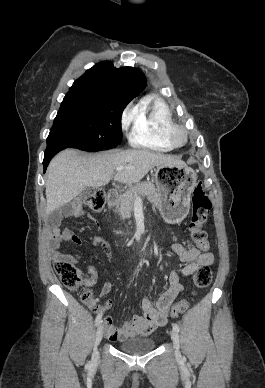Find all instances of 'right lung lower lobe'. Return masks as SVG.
Here are the masks:
<instances>
[{"mask_svg": "<svg viewBox=\"0 0 265 388\" xmlns=\"http://www.w3.org/2000/svg\"><path fill=\"white\" fill-rule=\"evenodd\" d=\"M63 149H65V148H55L52 150H46L45 155H44V160H43L44 172L46 171L47 166H48L50 160L52 159V157L54 155H56V153H58L59 151H61Z\"/></svg>", "mask_w": 265, "mask_h": 388, "instance_id": "1", "label": "right lung lower lobe"}]
</instances>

======

* Task to carry out
Transcribe the whole listing above exactly and leave out the pictures.

* Solution to the exercise
Find all instances of 'right lung lower lobe'. Return masks as SVG.
Here are the masks:
<instances>
[{"mask_svg": "<svg viewBox=\"0 0 265 388\" xmlns=\"http://www.w3.org/2000/svg\"><path fill=\"white\" fill-rule=\"evenodd\" d=\"M63 149H65V148H55L52 150H46L45 155H44V160H43L44 172L46 171L47 166H48L50 160L52 159V157L54 155H56V153H58L59 151H61Z\"/></svg>", "mask_w": 265, "mask_h": 388, "instance_id": "1", "label": "right lung lower lobe"}]
</instances>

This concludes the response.